Thompson:   “I don’t think any word can explain a man’s life. No, I guess Rosebud is just a piece in a jigsaw puzzle—a missing piece.”

Thompson says this at the very end of the film as he’s leaving Xanadu to catch his train. He’s been unsuccessful in his quest to find out who, or what, Rosebud is. As he walks through the rooms of Xanadu, crowded with the late Kane’s possessions, he picks up a jigsaw puzzle, which prompts the metaphor. Citizen Kane is about the jigsaw puzzle that is a person’s life, and what Thompson has been doing since the beginning of the movie is trying to put that puzzle together. Thompson even has a snapshot of sorts to work from, in the form of the newsreel seen very early in the film. In spite of the information he already has, Thompson ultimately fails in his efforts to put Kane’s life together simply because he’s missing one key piece: Kane himself, who is dead.

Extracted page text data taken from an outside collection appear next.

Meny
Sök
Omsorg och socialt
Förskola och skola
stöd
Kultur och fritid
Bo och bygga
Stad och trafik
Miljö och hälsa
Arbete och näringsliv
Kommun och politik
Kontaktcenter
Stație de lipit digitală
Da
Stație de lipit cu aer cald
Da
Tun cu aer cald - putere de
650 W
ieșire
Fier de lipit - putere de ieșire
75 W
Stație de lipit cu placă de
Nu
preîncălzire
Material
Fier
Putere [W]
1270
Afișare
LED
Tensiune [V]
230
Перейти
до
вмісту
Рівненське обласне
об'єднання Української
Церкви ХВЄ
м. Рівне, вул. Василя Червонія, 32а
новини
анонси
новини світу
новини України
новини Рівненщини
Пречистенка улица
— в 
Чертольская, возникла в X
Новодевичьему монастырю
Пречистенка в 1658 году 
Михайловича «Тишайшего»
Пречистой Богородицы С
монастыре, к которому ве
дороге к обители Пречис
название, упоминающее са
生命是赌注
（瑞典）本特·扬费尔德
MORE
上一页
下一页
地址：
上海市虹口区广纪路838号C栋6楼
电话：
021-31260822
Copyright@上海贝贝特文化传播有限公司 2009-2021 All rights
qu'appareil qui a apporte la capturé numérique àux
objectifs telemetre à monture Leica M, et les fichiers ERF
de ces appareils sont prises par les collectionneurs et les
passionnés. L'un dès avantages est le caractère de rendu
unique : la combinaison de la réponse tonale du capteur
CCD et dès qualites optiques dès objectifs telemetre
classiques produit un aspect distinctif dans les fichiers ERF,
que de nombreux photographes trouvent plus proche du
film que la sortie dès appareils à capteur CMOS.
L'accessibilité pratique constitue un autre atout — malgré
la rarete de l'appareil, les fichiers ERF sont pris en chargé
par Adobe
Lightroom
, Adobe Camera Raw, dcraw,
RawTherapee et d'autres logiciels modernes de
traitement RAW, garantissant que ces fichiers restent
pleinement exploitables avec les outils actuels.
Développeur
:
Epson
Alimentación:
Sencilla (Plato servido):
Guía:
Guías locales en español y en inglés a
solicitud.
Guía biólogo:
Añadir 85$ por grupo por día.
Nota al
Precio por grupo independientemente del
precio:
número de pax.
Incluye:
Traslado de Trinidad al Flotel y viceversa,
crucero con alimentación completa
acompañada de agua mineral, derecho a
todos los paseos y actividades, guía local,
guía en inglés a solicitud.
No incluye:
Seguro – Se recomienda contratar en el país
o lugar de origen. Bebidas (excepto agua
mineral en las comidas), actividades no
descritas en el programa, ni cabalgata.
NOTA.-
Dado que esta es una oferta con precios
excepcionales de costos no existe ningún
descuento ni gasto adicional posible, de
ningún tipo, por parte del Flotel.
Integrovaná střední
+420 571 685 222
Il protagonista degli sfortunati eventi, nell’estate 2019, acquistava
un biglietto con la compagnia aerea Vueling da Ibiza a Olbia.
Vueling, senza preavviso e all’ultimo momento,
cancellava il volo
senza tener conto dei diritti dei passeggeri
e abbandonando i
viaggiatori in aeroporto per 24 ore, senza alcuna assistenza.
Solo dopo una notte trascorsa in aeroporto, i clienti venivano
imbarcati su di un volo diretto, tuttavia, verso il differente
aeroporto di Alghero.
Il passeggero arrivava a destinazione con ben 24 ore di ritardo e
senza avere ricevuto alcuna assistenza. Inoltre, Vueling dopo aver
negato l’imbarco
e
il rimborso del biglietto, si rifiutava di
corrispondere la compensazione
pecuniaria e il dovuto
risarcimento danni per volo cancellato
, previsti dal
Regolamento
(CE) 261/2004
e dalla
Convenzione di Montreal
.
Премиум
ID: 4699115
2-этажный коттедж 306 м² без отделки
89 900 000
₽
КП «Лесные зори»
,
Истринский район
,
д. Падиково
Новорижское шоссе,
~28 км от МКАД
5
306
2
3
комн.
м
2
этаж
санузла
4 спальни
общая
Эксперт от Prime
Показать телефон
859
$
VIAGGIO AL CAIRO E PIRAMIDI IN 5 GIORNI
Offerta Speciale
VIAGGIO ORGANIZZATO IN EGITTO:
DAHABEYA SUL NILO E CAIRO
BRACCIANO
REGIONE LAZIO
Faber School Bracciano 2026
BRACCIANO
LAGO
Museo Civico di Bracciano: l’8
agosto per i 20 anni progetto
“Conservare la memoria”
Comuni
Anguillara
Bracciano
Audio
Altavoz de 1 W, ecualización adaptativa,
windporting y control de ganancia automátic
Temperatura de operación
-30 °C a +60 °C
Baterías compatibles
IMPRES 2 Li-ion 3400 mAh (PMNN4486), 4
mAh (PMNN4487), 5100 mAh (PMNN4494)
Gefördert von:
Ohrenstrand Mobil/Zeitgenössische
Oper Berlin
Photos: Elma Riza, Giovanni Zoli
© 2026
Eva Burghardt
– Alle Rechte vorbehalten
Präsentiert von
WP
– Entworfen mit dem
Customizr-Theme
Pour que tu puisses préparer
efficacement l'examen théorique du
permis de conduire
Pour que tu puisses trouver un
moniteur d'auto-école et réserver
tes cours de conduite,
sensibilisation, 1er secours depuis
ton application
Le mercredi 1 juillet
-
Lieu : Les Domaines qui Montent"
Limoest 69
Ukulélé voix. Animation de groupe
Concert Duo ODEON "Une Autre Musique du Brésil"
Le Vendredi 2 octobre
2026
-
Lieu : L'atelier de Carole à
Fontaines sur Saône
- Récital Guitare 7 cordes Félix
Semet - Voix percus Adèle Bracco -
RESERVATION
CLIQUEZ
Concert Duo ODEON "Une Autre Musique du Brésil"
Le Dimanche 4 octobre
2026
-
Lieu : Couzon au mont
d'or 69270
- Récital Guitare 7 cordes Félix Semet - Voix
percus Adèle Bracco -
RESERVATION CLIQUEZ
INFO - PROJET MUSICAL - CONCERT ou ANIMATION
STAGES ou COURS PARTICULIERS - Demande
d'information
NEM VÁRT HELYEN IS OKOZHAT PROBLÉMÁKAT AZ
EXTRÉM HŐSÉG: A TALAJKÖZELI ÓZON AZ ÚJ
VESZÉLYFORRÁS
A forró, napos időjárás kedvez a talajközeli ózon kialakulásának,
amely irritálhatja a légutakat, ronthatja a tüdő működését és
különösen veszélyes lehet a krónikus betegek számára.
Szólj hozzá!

This quote relates to more than just Kane’s life. The state of Kane’s later relationship with Susan becomes clear when we see her putting together endless jigsaw puzzles as she sits, day after day, bored and isolated, in Xanadu’s vast rooms. Although Welles always maintained that Kane was not modeled on Hearst, and, more vehemently, that Susan was not modeled on Hearst’s mistress, Marion Davies, the fact is that Herman Mankiewicz, a writer of the script for Citizen Kane, did spend quite a bit of time at San Simeon with Marion Davies and would have known of her passion for jigsaw puzzles. The references to jigsaw puzzles supply yet more evidence for the connection between Hearst's real life and Kane's fictitious life.